Unions poised for winter of strikes

Unions are set to move closer to a winter of strikes tomorrow despite a warning from the Government that walkouts would be greeted with "little enthusiasm" by workers.









More than a million public sector workers could be involved in a one day walkout in the last week of November in protest at planned changes to their pensions, which will see contributions increase by 3.2.%.



An announcement of co-ordinated action is likely to be made following a debate at the TUC Congress in London tomorrow, when unions will line up to attack the Government.



Widespread ballots for action are expected to be held, adding to support for strikes already given by civil servants, teachers and lecturers, heralding the biggest outbreak of industrial unrest for decades.

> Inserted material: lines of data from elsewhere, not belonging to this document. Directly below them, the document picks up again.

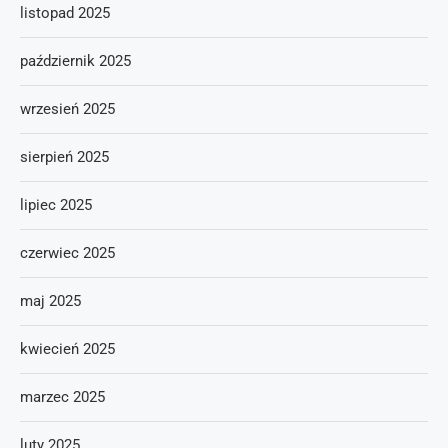
listopad 2025
październik 2025
wrzesień 2025
sierpień 2025
lipiec 2025
czerwiec 2025
maj 2025
kwiecień 2025
marzec 2025
luty 2025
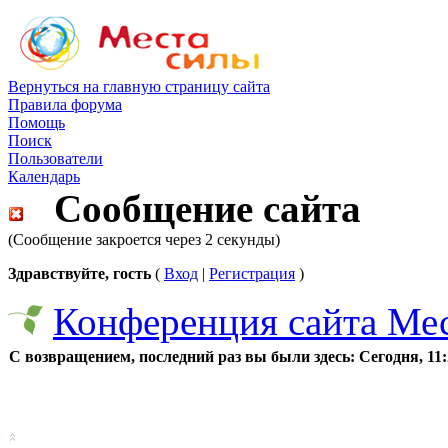
Вернуться на главную страницу сайта
Правила форума
Помощь
Поиск
Пользователи
Календарь
Сообщение сайта
(Сообщение закроется через 2 секунды)
Здравствуйте, гость
(
Вход
|
Регистрация
)
Конференция сайта Ме
С возвращением, последний раз вы были здесь:
Сегодня, 11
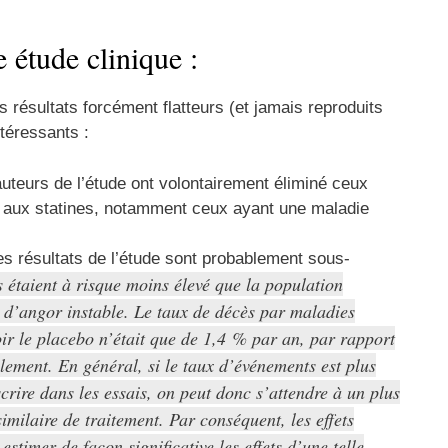
 étude clinique :
es résultats forcément flatteurs (et jamais reproduits
ntéressants :
 auteurs de l’étude ont volontairement éliminé ceux
ue aux statines, notamment ceux ayant une maladie
es résultats de l’étude sont probablement sous-
s étaient à risque moins élevé que la population
 d’angor instable. Le taux de décès par maladies
ir le placebo n’était que de 1,4 % par an, par rapport
alement. En général, si le taux d’événements est plus
scrire dans les essais, on peut donc s’attendre à un plus
similaire de traitement. Par conséquent, les effets
stimer de façon significative les effets d’une telle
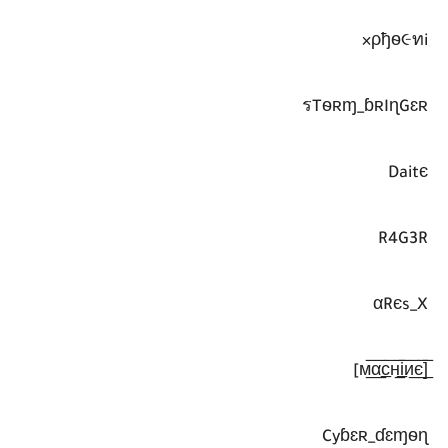
ρђѳ૯ทi×
รTѳʀɱ_ɓʀIɳGɛʀ
Daitє
R4G3R
αRєs_X
[̲̅м̲̅α̲̅c̲̅н̲̅i̲̅и̲̅є̲̅]
Cyɓɛʀ_ɗɛɱѳɳ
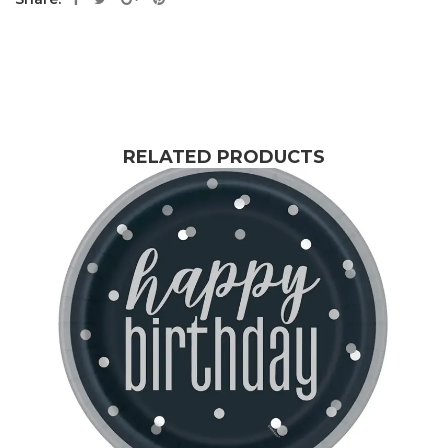
RELATED PRODUCTS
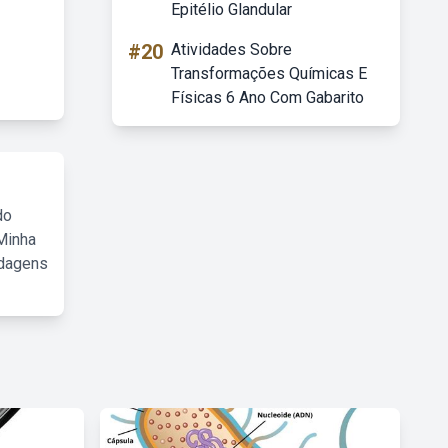
Epitélio Glandular
#20
Atividades Sobre
Transformações Químicas E
Físicas 6 Ano Com Gabarito
do
Minha
rdagens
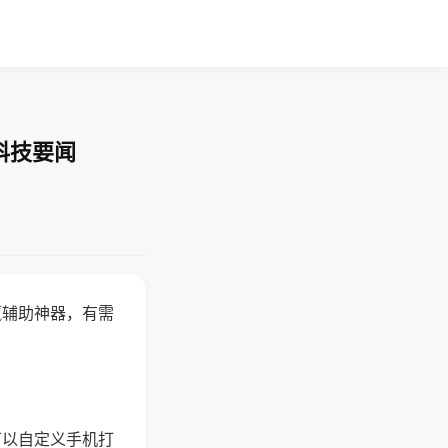
科技要闻
赢辅助神器，有需
可以自定义手机打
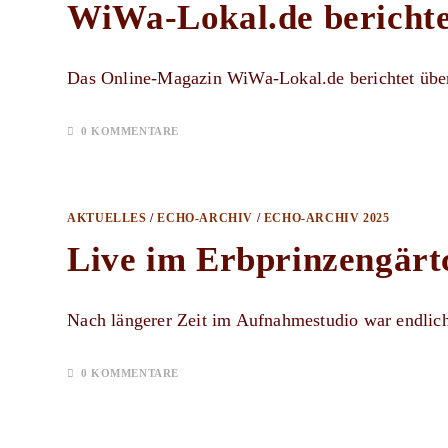
WiWa-Lokal.de berichte
Das Online-Magazin WiWa-Lokal.de berichtet über
0 KOMMENTARE
AKTUELLES
/
ECHO-ARCHIV
/
ECHO-ARCHIV 2025
Live im Erbprinzengärt
Nach längerer Zeit im Aufnahmestudio war endlich
0 KOMMENTARE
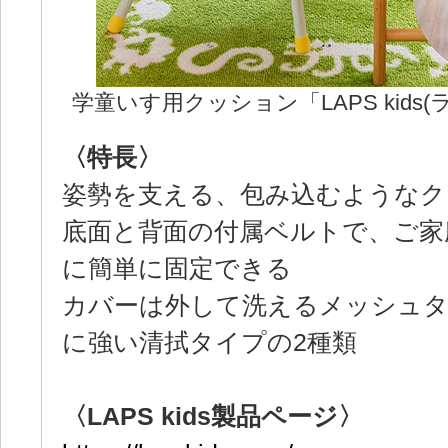
学童いす用クッション「LAPS kids
〈特長〉
姿勢を支える、包み込むようなク
底面と背面の付属ベルトで、ご家
に簡単に固定できる
カバーは外して洗えるメッシュ
に強い清拭タイプの2種類
〈LAPS kids製品ページ〉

Plans to co-ordinate industrial action will be discussed at the TUC, but sources said a large number of unions were now moving towards balloting for strikes.



Francis Maude, the Cabinet minister who is leading negotiations for the Government, said he was not trying to provoke unions into industrial action, adding that any strike call will be greeted with little enthusiasm from workers and even less sympathy from the general public.



"We don't want strikes and the public will be very fed up if there are widespread strikes which close schools and affect health services and transport.



"People who are struggling to pay their bills and paying more towards public sector pensions in many cases than they are paying towards their own pensions will be mightily fed up if there is unnecessary strike action," he told a Westminster lunch.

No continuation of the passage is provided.